É o decreto nº 4249, de 8 de maio de 1918, onde os serviços agrícolas estão magistralmente regulamentados. Por êsse diploma, foi o país dividido em onze regiões agrícolas, sendo oito no continente, desde Entre Douro e Minho até ao Algarve, e três nas ilhas adjacentes. Em cada uma destas regiões, foi criada uma estação agrícola, cujos fins principais são os de auxiliar o desenvolvimento das culturas regionais; adoptar novas culturas; introduzir processos culturais que possam interessar à lavoura regional; e investigar as causas dos males que perseguem as culturas e vulgarizar os processos de os debelar.

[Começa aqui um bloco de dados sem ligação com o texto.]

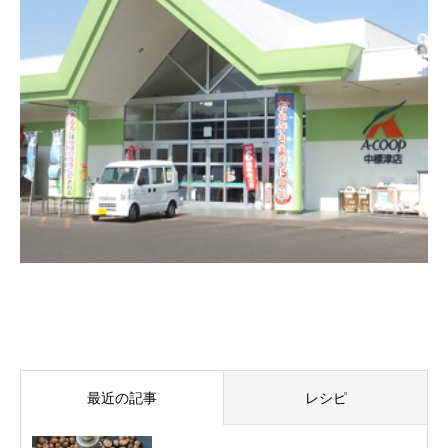
最近の記事
レシピ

Subdividiu-se depois cada região agrícola em sub-regiões agrícolas, para cada uma das quais se criaram postos agrários, espécie de escolas móveis agrícolas, que teem por fim ministrar pela exemplificação ao lavrador os conhecimentos que mais o possam ajudar a vencer as fificuldades que encontre na sua lavoura. É, como se vê, o esqueleto de uma organização admirável, que visa superiormente a este fim único: o alcance de uma maior e de uma melhor produção nacional.

Entretanto, Sr. Presidente, vejo com desgosto que é uma organização de serviços que existe sòmente na letra da lei. Quantas estações agrícolas temos a funcionar, verdadeiramente, utilmente no país? – Umas três ou quatro, se tanto. Quantas escolas móveis de agricultura por esse país fora? – Nenhumas.

Não só se não cuida da agricultura com as atenções que ela devia merecer aos governos, como ainda se a onera constantemente com impostos e alcavalas, como foi aquêle que ha ainda poucos dias foi votado, com o nosso maior protesto, por esta Camara, permitindo aos municípios o lançamento de pesadissimas contribuições sobre a propriedade rústica.

É com estas medidas que se trata em Portugal de aumentar a produção nacional e de estimular o trabalho tão necessário à lavoura!

Dir-me-hão que o Estado não tem recursos para realizar toda esta obra que eu deixo gizada, de protecção à economia nacional. Não é assim, Sr. Presidente. Por meio de uma ampla reforma dos serviços públicos (…)”.